The government has been praised for moving in early to contain the spread of the virus with the current total of confirmed cases standing at only 56 (as a new case was recorded yesterday) and recoveries at 38.
Despite the plaudits that the containment of the virus may attract, the fight against COVID-19 in Uganda has resuscitated the old and all too familiar face of terrible appetites.
If you have lived in Uganda long enough, you will by now have known that nothing can shock you. From nerve provoking headlines about MPs being given 20 million Uganda shillings to help in the fight against COVID-19, to OPM officials arrested for inflating relief food prices.

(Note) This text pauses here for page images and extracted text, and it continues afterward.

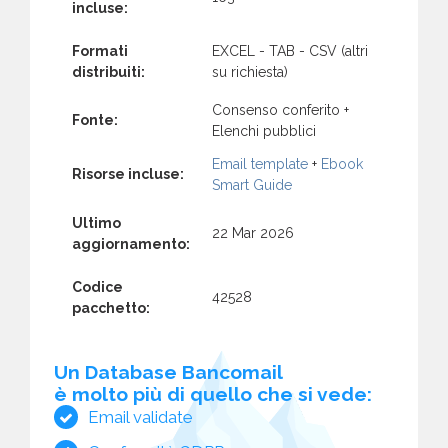
incluse:
Formati
EXCEL - TAB - CSV (altri
distribuiti:
su richiesta)
Consenso conferito +
Fonte:
Elenchi pubblici
Email template
+
Ebook
Risorse incluse:
Smart Guide
Ultimo
22 Mar 2026
aggiornamento:
Codice
42528
pacchetto:
Un Database Bancomail
è molto più di quello che si vede:
Email validate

Everyday seems to bring with it the same old story that we have grown so accustomed to. The weary public seems to be numbed against such shocks. Only a week ago, government officials were discovered storing food and other essential items supplied by the private sector to help in the fight against COVID-19 in their homes.

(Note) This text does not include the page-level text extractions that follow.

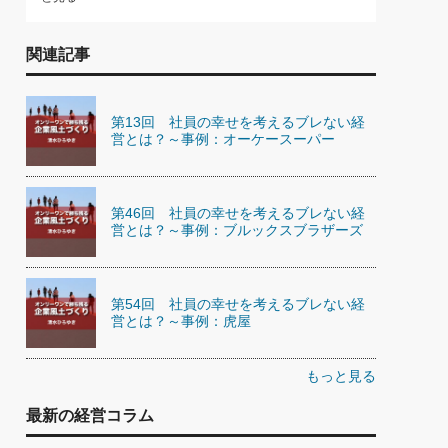
関連記事
第13回 社員の幸せを考えるブレない経
営とは？～事例：オーケースーパー
第46回 社員の幸せを考えるブレない経
営とは？～事例：ブルックスブラザーズ
第54回 社員の幸せを考えるブレない経
営とは？～事例：虎屋
もっと見る
最新の経営コラム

Now there is news reeling around about a racket selling movement stickers to members of the public on the black market, which is the sole responsibility that had been given to Ministry of Works and Transport (to issue the said stickers aimed at allowing essential workers use their private cars during the lockdown).
It is claimed that some of the movement stickers are sold by government officials working in the said Ministry with each sticker going for a fee between shs. 200,000 and shs. 500,000. The security has quickly moved in to crackdown on the vice. Despite all this intermittent avarice, the private sector continues to show tremendous leadership in the fight against COVID-19.

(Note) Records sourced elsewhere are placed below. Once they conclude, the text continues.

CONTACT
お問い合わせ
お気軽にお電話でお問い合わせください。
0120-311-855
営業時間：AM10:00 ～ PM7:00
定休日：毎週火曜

Following the announcement of lockdown measures, a wave of enthusiasm towards philanthropy has swept the entire business community. Whether owing to the realisation that the state cannot afford social protection schemes or for their own enlightened self-interest, the private sector has made enormous contribution in the fight against the virus.
These contributions have been made to the National Task Force on COVID-19 through which government has been able to supply food to the targeted group of city dwellers who live hand to mouth and have lost their streams of income as a result of the lockdown.
However, it still remains perplexing that a country like Uganda which is widely considered to lack the resources to fight COVID-19 and is depending on private sector benevolence and external donations, can allocate to its Members of Parliament, a hefty sum of 20 million shillings when a large section of Ugandans is facing tough economic times.
To a remarkable contrast, other neighbouring countries like Kenya and Rwanda have cut allowances and salaries of top government officials to contribute in the fight against the crisis.
As the private sector sacrifices and makes philanthropic efforts in the fight against COVID-19, unscrupulous government officials are busy pillaging the country. The virus has exposed the avarice of government officials at the time when the public needs them to suspend their terrible appetites and be more conscientious of the wider public.
As the President has said time and again, this is war. And there is nothing as disgraceful as a war profiteer when people’s livelihoods continue to hang in balance.